Privacy Shield replaces Safe Harbor

As a reminder, Privacy Shield was introduced as a replacement for the Safe Harbor Agreement. Safe Harbor fell because the European Court of Justice granted the claim of the Austrian lawyer Maximilian Schrems in 2015. The Safe Harbor rules should create a ‘safe data port’ for sensitive data outside the EU, so that this data can be processed for example in the US. Triggered by the Snowden publications (notably PRISM), this agreement was reviewed and finally replaced by Privacy Shield.

EU Parliament confirms assessment: Sensitive data is not safe at US companies

As explained in my last blog post, sensitive but also security-relevant data of a company should not leave Europe. Parliament’s assessment reinforces the urgency of data protection. Security-related data such as intellectual property or administrative access such as domain passwords should not be given to cloud providers in the US. The Cloud Act and Privacy Shield are incompatible.

More information on the resolution of the European Parliament is published here, an analysis can be found here.

In March of this year, the US Congress passed the so-called Cloud Act. This allows US authorities worldwide access to data from US companies – even if their servers are located in the EU. For this reason, the IT Security of companies who store data with US providers is at stake.

The so-called “Cloud Act” (Clarifying Lawful Overseas Use of Data Act) commits US companies to provide data to US authorities on request, irrespective of location. US legislation thus places American law in an EU member state above EU law. Therefore, US companies are in a dilemma in future: if they deny access, they break American law and vice versa European.

Microsoft fought and lost

One of the reasons for the decision was Microsoft. The matter goes back to 2013. At that time, the US Department of Justice investigated drug crime and asked Microsoft for access to a suspect’s e-mail account. However, as the server with the data was in Ireland, Microsoft invalidated the search warrant. It came to a process that Microsoft lost in the first instance and won second place. Due to the new Cloud Act, this case has now been declared done. The question of how an acceptable solution between the US and the EU or the individual member states can look like is currently being discussed.

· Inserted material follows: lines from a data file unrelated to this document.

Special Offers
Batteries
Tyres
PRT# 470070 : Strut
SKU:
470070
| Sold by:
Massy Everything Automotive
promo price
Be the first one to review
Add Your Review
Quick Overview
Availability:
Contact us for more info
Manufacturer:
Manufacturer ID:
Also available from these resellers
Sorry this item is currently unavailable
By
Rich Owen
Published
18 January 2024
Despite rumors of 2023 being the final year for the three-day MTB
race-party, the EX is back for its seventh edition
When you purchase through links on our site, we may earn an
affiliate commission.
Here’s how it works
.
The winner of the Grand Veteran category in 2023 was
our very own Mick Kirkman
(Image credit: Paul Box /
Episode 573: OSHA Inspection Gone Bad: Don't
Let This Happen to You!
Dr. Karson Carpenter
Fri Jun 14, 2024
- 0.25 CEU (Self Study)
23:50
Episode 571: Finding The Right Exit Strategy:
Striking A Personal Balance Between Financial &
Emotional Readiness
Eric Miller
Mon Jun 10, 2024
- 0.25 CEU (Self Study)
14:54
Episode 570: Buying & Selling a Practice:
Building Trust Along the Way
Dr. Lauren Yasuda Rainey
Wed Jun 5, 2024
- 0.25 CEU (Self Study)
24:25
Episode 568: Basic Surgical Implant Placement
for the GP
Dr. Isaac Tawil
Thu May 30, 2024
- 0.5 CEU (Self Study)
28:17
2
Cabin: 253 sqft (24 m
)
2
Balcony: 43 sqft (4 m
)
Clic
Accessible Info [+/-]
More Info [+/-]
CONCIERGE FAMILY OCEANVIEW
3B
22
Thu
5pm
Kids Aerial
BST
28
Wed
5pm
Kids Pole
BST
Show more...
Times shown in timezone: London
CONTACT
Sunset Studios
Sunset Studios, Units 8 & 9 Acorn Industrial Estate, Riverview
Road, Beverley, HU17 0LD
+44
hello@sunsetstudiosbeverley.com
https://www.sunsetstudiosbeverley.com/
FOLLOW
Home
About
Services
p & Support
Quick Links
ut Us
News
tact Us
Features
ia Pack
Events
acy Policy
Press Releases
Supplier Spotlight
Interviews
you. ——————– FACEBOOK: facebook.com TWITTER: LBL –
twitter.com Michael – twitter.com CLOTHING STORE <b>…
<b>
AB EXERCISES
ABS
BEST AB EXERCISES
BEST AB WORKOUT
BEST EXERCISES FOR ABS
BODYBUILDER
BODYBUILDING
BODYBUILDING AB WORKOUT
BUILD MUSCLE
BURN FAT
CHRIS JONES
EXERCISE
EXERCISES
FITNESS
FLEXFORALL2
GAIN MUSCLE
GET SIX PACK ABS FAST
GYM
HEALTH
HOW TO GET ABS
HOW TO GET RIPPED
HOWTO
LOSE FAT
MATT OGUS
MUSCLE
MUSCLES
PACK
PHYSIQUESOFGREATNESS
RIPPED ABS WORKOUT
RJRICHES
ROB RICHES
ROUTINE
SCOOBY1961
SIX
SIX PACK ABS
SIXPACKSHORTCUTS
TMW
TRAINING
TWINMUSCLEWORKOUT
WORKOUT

Sensitive Data are no longer safe at US companies

But what does that mean for companies, that uses services by US companies? First and foremost, they must be aware that true compliance with the EU GDPR can fail. Taking the next step, the Cloud Act also allows US authorities to arbitrarily gain access to all data of a company stored at a US partner or services provider – including business and enterprise secrets or information about IT Security measures.

Security-relevant Data should not leave the company

Companies, that sources IT security services such as Vulnerability Management from US providers and store sensitive data with them, should now take action. For a maximum of security, they should at least switch to a European partner, who only stores data in data centers within the EU. Finally, this raises the fundamental question of whether safety-related data should or have to leave the company at all. After all, there are certainly IT security service providers in the market whose solutions work exclusively within the company IT and do not transfer data either to the cloud or to the provider.

An example of this is our Greenbone Security Manager. It scans IT networks for vulnerabilities and forwards data and reports only within the secure enterprise network.

Cloud Act calls for action

Once again, the Cloud Act shows that the US attaches far less importance to privacy than the EU: while the Europeans consider data security as human rights, in the United States it is “only” a civil right – which therefore only refers to Americans. In the American legislation, the interest of European citizens will therefore continue to receive little or no consideration in future. Companies have to adjust that. They should use the Cloud Act as an opportunity to bring sensitive data outside the reach of American authorities. This can happen for example by switching to European or German service provider. However, the best option for IT security is to choose solutions in which sensitive data does not even leave the company.